LANCASTER, Pa. — The largest conference of Mennonite Church USA has parted ways with the denomination over concerns that include increasing acceptance of practicing homosexuals in leadership positions.
The Lancaster Mennonite Conference, which consists of over 170 congregations, officially left the Mennonite Church USA on Jan. 1 following a vote two years ago to no longer affiliate with the group.
“[D]ifferences over whether LMC can remain in this affiliation have reached a breaking point,” Chairman Keith Weaver wrote to the Constituency Leaders Council in 2014, according to the Mennonite World Review.
He told that outlet that, at that time, the Conference Board of Bishops wanted to reevaluate its relationship with the denomination in light of concerning developments, such as the licensure of a lesbian woman by the Mountain States Conference, and the decision by Eastern Mennonite University to review—and ultimately change—its policy prohibiting practicing homosexuals from working at the institution. Read reports here and here.
150 Mennonite leaders had also signed a letter supporting the allowance of members to be in same-sex relationships.

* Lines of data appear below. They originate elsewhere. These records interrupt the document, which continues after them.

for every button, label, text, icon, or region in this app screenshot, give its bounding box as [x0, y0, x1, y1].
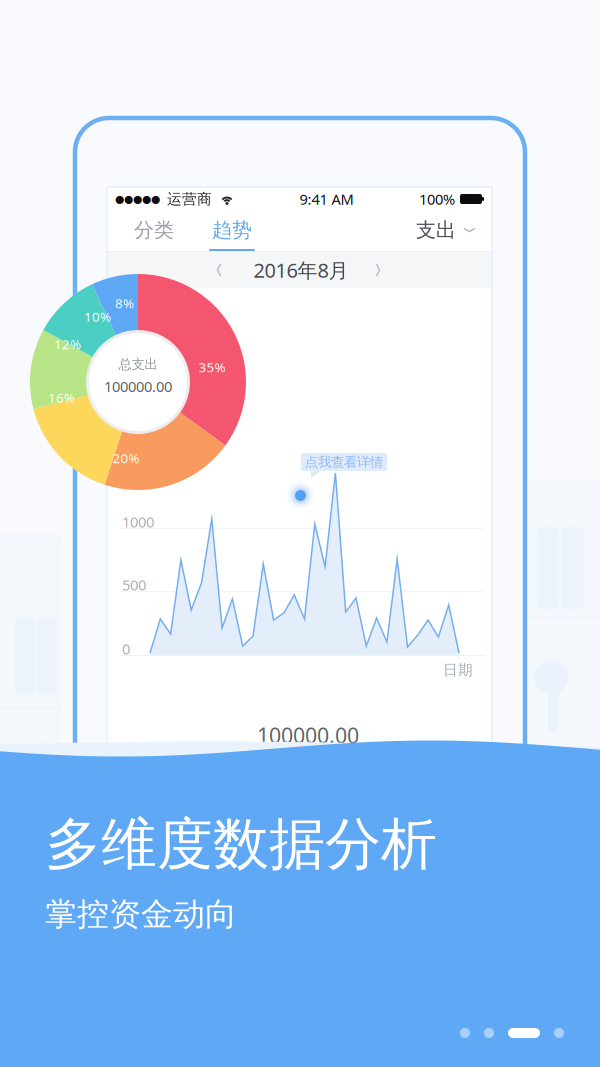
staticText: 8% [115, 294, 134, 312]
staticText: 趋势 [212, 218, 252, 242]
staticText: 20% [112, 449, 140, 467]
staticText: 2016年8月 [254, 257, 348, 283]
staticText: 1000 [122, 512, 154, 532]
staticText: 运营商 [167, 190, 212, 208]
staticText: 分类 [134, 218, 174, 242]
staticText: 100% [419, 189, 455, 209]
staticText: 0 [122, 639, 130, 658]
staticText: 100000.00 [257, 721, 359, 749]
button[interactable]: Next month [360, 252, 396, 288]
staticText: 支出 [416, 218, 456, 242]
button[interactable]: Previous month [201, 252, 237, 288]
staticText: 35% [198, 358, 226, 376]
button[interactable]: 支出 [410, 211, 481, 249]
staticText: ●●●●● [115, 193, 160, 205]
staticText: 总支出 [118, 356, 158, 372]
staticText: 500 [122, 575, 146, 594]
button[interactable]: 分类 [122, 211, 186, 249]
staticText: 9:41 AM [300, 189, 354, 209]
staticText: 10% [84, 308, 111, 325]
staticText: 点我查看详情 [305, 454, 383, 470]
staticText: 多维度数据分析 [45, 810, 437, 879]
staticText: 16% [48, 389, 75, 406]
staticText: 掌控资金动向 [45, 895, 237, 934]
staticText: 100000.00 [104, 376, 172, 396]
button[interactable]: 趋势 [200, 211, 264, 249]
button[interactable]: 点我查看详情 [301, 453, 387, 471]
staticText: 日期 [443, 661, 473, 679]
staticText: 12% [54, 335, 81, 353]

Listening meetings were consequently held about the matter, and over 700 attendees submitted responses surrounding the question of whether or not to end the affiliation. Church polity, vision and governance were also stated reasons for the proposed departure.

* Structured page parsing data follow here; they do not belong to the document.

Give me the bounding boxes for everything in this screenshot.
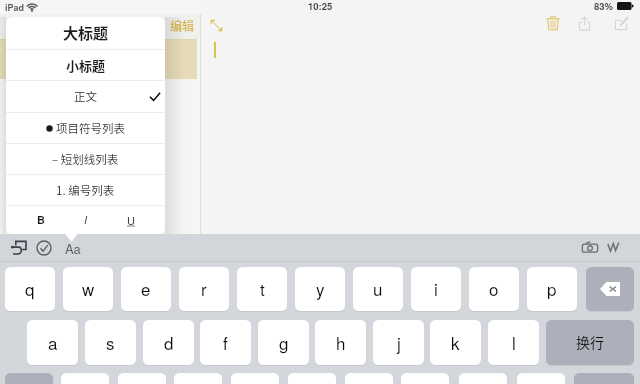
staticText: g (279, 330, 289, 354)
button[interactable]: Expand (210, 19, 223, 32)
button[interactable]: , (459, 373, 507, 384)
staticText: 10:25 (308, 0, 333, 13)
button[interactable]: w (63, 267, 113, 311)
button[interactable]: o (469, 267, 519, 311)
button[interactable]: Handwriting (605, 239, 621, 255)
staticText: f (223, 330, 228, 354)
staticText: B (37, 212, 45, 228)
staticText: I (84, 212, 88, 228)
button[interactable]: B (18, 206, 63, 234)
button[interactable]: – 短划线列表 (6, 144, 165, 174)
staticText: s (106, 330, 115, 354)
button[interactable]: i (411, 267, 461, 311)
button[interactable]: y (295, 267, 345, 311)
button[interactable]: z (61, 373, 109, 384)
button[interactable]: 换行 (546, 320, 634, 365)
button[interactable]: t (237, 267, 287, 311)
staticText: p (547, 276, 557, 300)
button[interactable] (574, 373, 634, 384)
button[interactable]: s (85, 320, 136, 365)
staticText: – 短划线列表 (52, 151, 119, 168)
staticText: q (25, 276, 35, 300)
button[interactable]: e (121, 267, 171, 311)
button[interactable]: h (315, 320, 366, 365)
staticText: w (82, 276, 95, 300)
button[interactable]: l (488, 320, 539, 365)
staticText: i (434, 276, 438, 300)
button[interactable]: 大标题 (6, 17, 165, 49)
button[interactable]: n (345, 373, 393, 384)
staticText: 大标题 (63, 22, 109, 44)
button[interactable]: d (143, 320, 194, 365)
button[interactable]: r (179, 267, 229, 311)
button[interactable] (5, 373, 53, 384)
button[interactable]: U (108, 206, 153, 234)
button[interactable]: 编辑 (170, 17, 195, 34)
button[interactable]: j (373, 320, 424, 365)
staticText: U (127, 212, 135, 228)
staticText: 83% (594, 0, 614, 13)
button[interactable] (586, 267, 634, 311)
staticText: a (48, 330, 58, 354)
button[interactable]: Undo (10, 239, 27, 256)
button[interactable]: I (63, 206, 108, 234)
staticText: e (141, 276, 151, 300)
button[interactable]: m (401, 373, 449, 384)
button[interactable]: g (258, 320, 309, 365)
staticText: 编辑 (170, 17, 195, 34)
button[interactable]: a (27, 320, 78, 365)
staticText: iPad (5, 1, 24, 14)
staticText: l (512, 330, 516, 354)
button[interactable]: 正文 (6, 81, 165, 112)
button[interactable]: 项目符号列表 (6, 113, 165, 143)
staticText: t (260, 276, 265, 300)
button[interactable]: 小标题 (6, 50, 165, 80)
staticText: 1. 编号列表 (56, 182, 115, 199)
staticText: h (336, 330, 346, 354)
button[interactable]: u (353, 267, 403, 311)
staticText: k (451, 330, 460, 354)
staticText: y (316, 276, 325, 300)
staticText: 小标题 (66, 56, 106, 75)
button[interactable]: Camera (582, 240, 598, 256)
staticText: r (201, 276, 207, 300)
staticText: u (373, 276, 383, 300)
button[interactable]: Checklist (36, 240, 52, 256)
button[interactable]: f (200, 320, 251, 365)
button[interactable]: x (118, 373, 166, 384)
button[interactable]: Delete (545, 15, 561, 31)
button[interactable]: q (5, 267, 55, 311)
button[interactable]: . (517, 373, 565, 384)
staticText: 正文 (74, 88, 97, 105)
staticText: Aa (65, 239, 81, 258)
staticText: 换行 (576, 332, 604, 352)
button[interactable]: Aa (62, 238, 83, 259)
button[interactable]: p (527, 267, 577, 311)
button[interactable]: c (174, 373, 222, 384)
button[interactable]: Share (577, 16, 592, 31)
button[interactable]: k (430, 320, 481, 365)
staticText: o (489, 276, 499, 300)
staticText: d (164, 330, 174, 354)
button[interactable]: b (288, 373, 336, 384)
button[interactable]: Compose (614, 17, 628, 31)
button[interactable]: 1. 编号列表 (6, 175, 165, 205)
staticText: j (397, 330, 401, 354)
button[interactable]: v (231, 373, 279, 384)
staticText: 项目符号列表 (56, 120, 125, 137)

In November 2015, it was announced that 82 percent of the leaders of the Conference had voted to leave Mennonite Church USA.
“[This] announcement will likely be received in very different ways by leaders and congregations of Lancaster Mennonite Conference and across the denomination. Leaders were encouraged to interact with others in loving and respectful ways and to pray for the Lord’s leading in the life of [the Lancaster Mennonite Conference] in the days ahead,” Conference leadership said in a statement.

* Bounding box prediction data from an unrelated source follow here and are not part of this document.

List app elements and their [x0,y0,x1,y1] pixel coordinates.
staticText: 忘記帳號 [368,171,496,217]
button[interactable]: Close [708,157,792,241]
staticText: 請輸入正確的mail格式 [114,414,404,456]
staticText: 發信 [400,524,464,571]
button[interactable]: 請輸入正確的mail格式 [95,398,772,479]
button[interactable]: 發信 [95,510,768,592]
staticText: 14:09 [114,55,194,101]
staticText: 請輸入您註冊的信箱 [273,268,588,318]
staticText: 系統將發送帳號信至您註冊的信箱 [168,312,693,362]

The separation did not take effect until Jan. 1, 2017.
“We are disappointed that Lancaster Mennonite Conference made the decision to leave MC USA, because it is painful to separate from part of our body in Christ. We will miss our mutual sharing of valuable gifts and perspectives, and lament our diminished capacity for fellowship across difference,” Ervin Stutzman, executive director of Mennonite Church USA, said in a statement on Friday.
“The official separation does not mean that all of our relationships with Lancaster Conference will end,” he added. “Members of the conference will continue to participate in some MC USA program agencies such as Everence and MHS Alliance. And there are many other ways that members will cross paths in the coming years, particularly in inter-Mennonite programs such as Mennonite Central Committee, Mennonite Disaster Service, and Mennonite Economic Development Associates.”
As previously reported, in 2014, Hartville Mennonite Church in Lake, Ohio likewise decided to leave Mennonite Church USA over concerns about homosexuality.
“We felt that Mennonite Church USA and [our church] were going in different directions concerning scriptural authority and holiness,” Ross Miller, pastor of the church, told Mennonite World Review.
According to the membership guidelines of Mennonite Church USA, the denomination holds that homosexuality is a sin and that marriage is defined as the union of a man and a woman. Pastors are also prohibited from officiating same-sex ceremonies.
“We hold the Confession of Faith in a Mennonite Perspective (1995) to be the teaching position of Mennonite Church USA. ‘We believe that God intends marriage to be a covenant between one man and one woman for life’ (Article 19),” the guidelines read. “We hold the Saskatoon (1986) and Purdue (1987) statements describing homosexual, extramarital and premarital sexual activity as sin to be the teaching position of Mennonite Church USA.”